● WORK ORDER: In the records below, print each line exactly and leave every image out.

● DATA EXTRACTS:
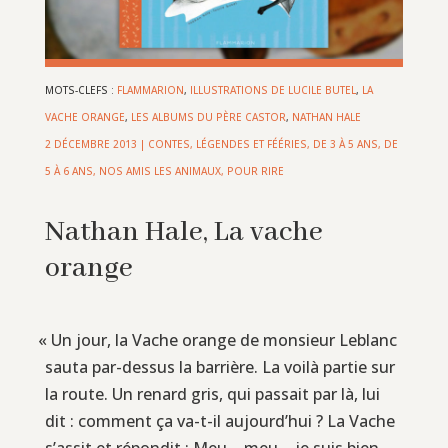
MOTS-CLEFS :
FLAMMARION
,
ILLUSTRATIONS DE LUCILE BUTEL
,
LA
VACHE ORANGE
,
LES ALBUMS DU PÈRE CASTOR
,
NATHAN HALE
2 DÉCEMBRE 2013
|
CONTES, LÉGENDES ET FÉÉRIES
,
DE 3 À 5 ANS
,
DE
5 À 6 ANS
,
NOS AMIS LES ANIMAUX
,
POUR RIRE
Nathan Hale, La vache
orange
«
Un jour, la Vache orange de monsieur Leblanc
sauta par-dessus la barrière. La voilà partie sur
la route. Un renard gris, qui passait par là, lui
dit : comment ça va-t-il aujourd’hui ? La Vache
s’assit et répondit : Meu… meu… je suis bien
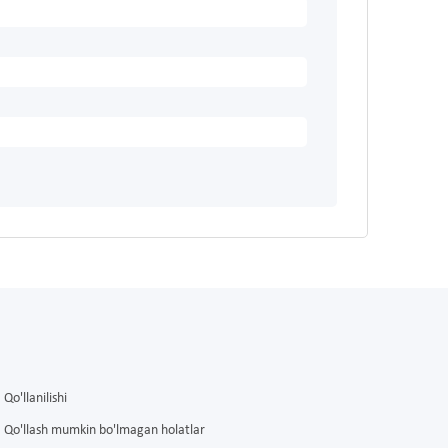
Qo'llanilishi
Qo'llash mumkin bo'lmagan holatlar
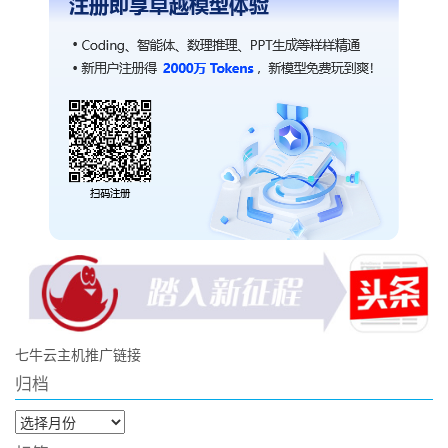
七牛云主机推广链接
归档
归
档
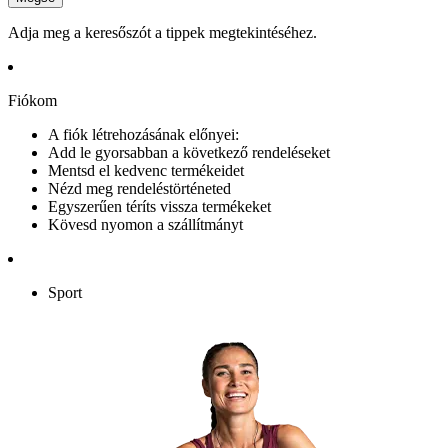
Adja meg a keresőszót a tippek megtekintéséhez.
Fiókom
A fiók létrehozásának előnyei:
Add le gyorsabban a következő rendeléseket
Mentsd el kedvenc termékeidet
Nézd meg rendeléstörténeted
Egyszerűen téríts vissza termékeket
Kövesd nyomon a szállítmányt
Sport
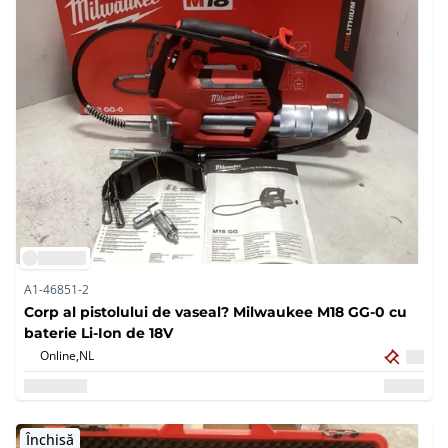
A1-46851-2
Corp al pistolului de vaseal? Milwaukee M18 GG-0 cu
baterie Li-Ion de 18V
Online,
NL
Închisă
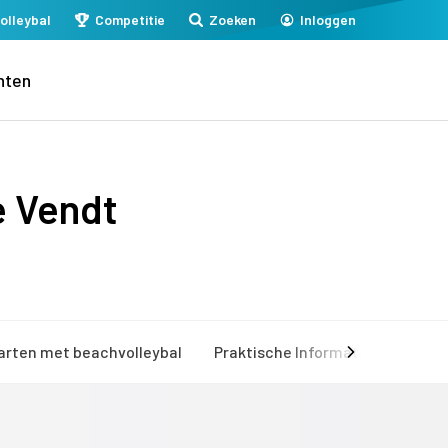
olleybal
Competitie
Zoeken
Inloggen
nten
e Vendt
arten met beachvolleybal
Praktische Informatie
Mijn 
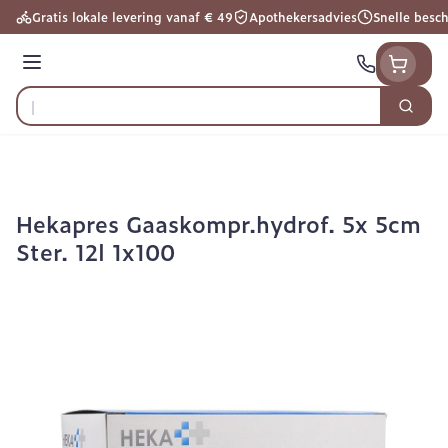
Ga naar de inhoud
Gratis lokale levering vanaf € 49
Apothekersadvies
Snelle besc
Menu
Zoek
Product, merk, categorie...
Hekapres Gaaskompr.hydrof. 5x 5cm
Ster. 12l 1x100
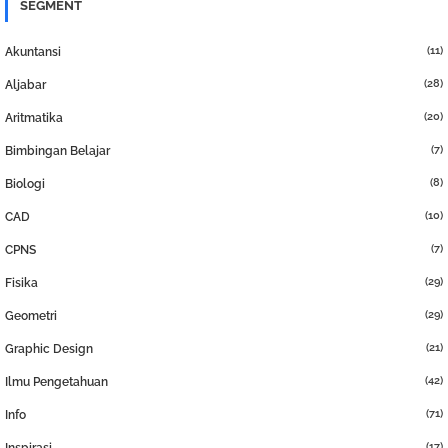
SEGMENT
(11)
Akuntansi
(28)
Aljabar
(20)
Aritmatika
(7)
Bimbingan Belajar
(8)
Biologi
(10)
CAD
(7)
CPNS
(29)
Fisika
(29)
Geometri
(21)
Graphic Design
(42)
Ilmu Pengetahuan
(71)
Info
(17)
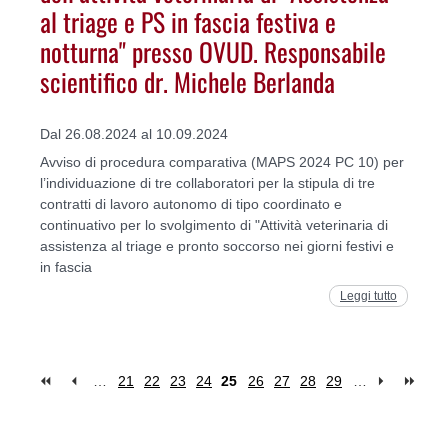
al triage e PS in fascia festiva e
notturna" presso OVUD. Responsabile
scientifico dr. Michele Berlanda
Dal 26.08.2024 al 10.09.2024
Avviso di procedura comparativa (MAPS 2024 PC 10) per
l’individuazione di tre collaboratori per la stipula di tre
contratti di lavoro autonomo di tipo coordinato e
continuativo per lo svolgimento di "Attività veterinaria di
assistenza al triage e pronto soccorso nei giorni festivi e
in fascia
Leggi tutto
…
21
22
23
24
25
26
27
28
29
…
Pagine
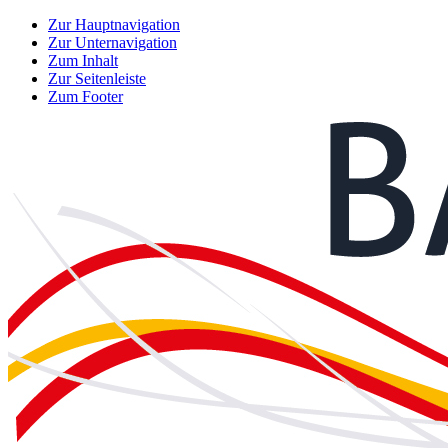
Zur Hauptnavigation
Zur Unternavigation
Zum Inhalt
Zur Seitenleiste
Zum Footer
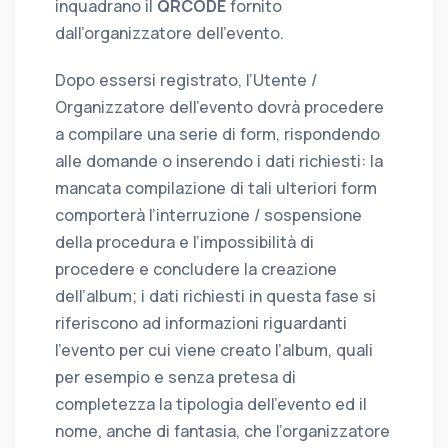
inquadrano il
QRCODE
fornito
dall’organizzatore dell’evento.
Dopo essersi registrato, l’Utente /
Organizzatore dell’evento dovrà procedere
a compilare una serie di form, rispondendo
alle domande o inserendo i dati richiesti: la
mancata compilazione di tali ulteriori form
comporterà l’interruzione / sospensione
della procedura e l’impossibilità di
procedere e concludere la creazione
dell’album; i dati richiesti in questa fase si
riferiscono ad informazioni riguardanti
l’evento per cui viene creato l’album, quali
per esempio e senza pretesa di
completezza la tipologia dell’evento ed il
nome, anche di fantasia, che l’organizzatore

● ANSWER SPACE:
MOTS-CLEFS :
FLAMMARION
,
ILLUSTRATIONS DE LUCILE BUTEL
,
LA
VACHE ORANGE
,
LES ALBUMS DU PÈRE CASTOR
,
NATHAN HALE
2 DÉCEMBRE 2013
|
CONTES, LÉGENDES ET FÉÉRIES
,
DE 3 À 5 ANS
,
DE
5 À 6 ANS
,
NOS AMIS LES ANIMAUX
,
POUR RIRE
Nathan Hale, La vache
orange
«
Un jour, la Vache orange de monsieur Leblanc
sauta par-dessus la barrière. La voilà partie sur
la route. Un renard gris, qui passait par là, lui
dit : comment ça va-t-il aujourd’hui ? La Vache
s’assit et répondit : Meu… meu… je suis bien
Qo'llanilishi
Qo'llash mumkin bo'lmagan holatlar
七牛云主机推广链接
归档
归
档
Adja meg a keresőszót a tippek megtekintéséhez.
Fiókom
A fiók létrehozásának előnyei:
Add le gyorsabban a következő rendeléseket
Mentsd el kedvenc termékeidet
Nézd meg rendeléstörténeted
Egyszerűen téríts vissza termékeket
Kövesd nyomon a szállítmányt
Sport
A1-46851-2
Corp al pistolului de vaseal? Milwaukee M18 GG-0 cu
baterie Li-Ion de 18V
Online,
NL
Închisă
olleybal
Competitie
Zoeken
Inloggen
nten
e Vendt
arten met beachvolleybal
Praktische Informatie
Mijn 
Ga naar de inhoud
Gratis lokale levering vanaf € 49
Apothekersadvies
Snelle besc
Menu
Zoek
Product, merk, categorie...
Hekapres Gaaskompr.hydrof. 5x 5cm
Ster. 12l 1x100
SEGMENT
(11)
Akuntansi
(28)
Aljabar
(20)
Aritmatika
(7)
Bimbingan Belajar
(8)
Biologi
(10)
CAD
(7)
CPNS
(29)
Fisika
(29)
Geometri
(21)
Graphic Design
(42)
Ilmu Pengetahuan
(71)
Info
(17)
al triage e PS in fascia festiva e
notturna" presso OVUD. Responsabile
scientifico dr. Michele Berlanda
Dal 26.08.2024 al 10.09.2024
Avviso di procedura comparativa (MAPS 2024 PC 10) per
l’individuazione di tre collaboratori per la stipula di tre
contratti di lavoro autonomo di tipo coordinato e
continuativo per lo svolgimento di "Attività veterinaria di
assistenza al triage e pronto soccorso nei giorni festivi e
in fascia
Leggi tutto
…
21
22
23
24
25
26
27
28
29
…
Pagine
Zur Hauptnavigation
Zur Unternavigation
Zum Inhalt
Zur Seitenleiste
Zum Footer
inquadrano il
QRCODE
fornito
dall’organizzatore dell’evento.
Dopo essersi registrato, l’Utente /
Organizzatore dell’evento dovrà procedere
a compilare una serie di form, rispondendo
alle domande o inserendo i dati richiesti: la
mancata compilazione di tali ulteriori form
comporterà l’interruzione / sospensione
della procedura e l’impossibilità di
procedere e concludere la creazione
dell’album; i dati richiesti in questa fase si
riferiscono ad informazioni riguardanti
l’evento per cui viene creato l’album, quali
per esempio e senza pretesa di
completezza la tipologia dell’evento ed il
nome, anche di fantasia, che l’organizzatore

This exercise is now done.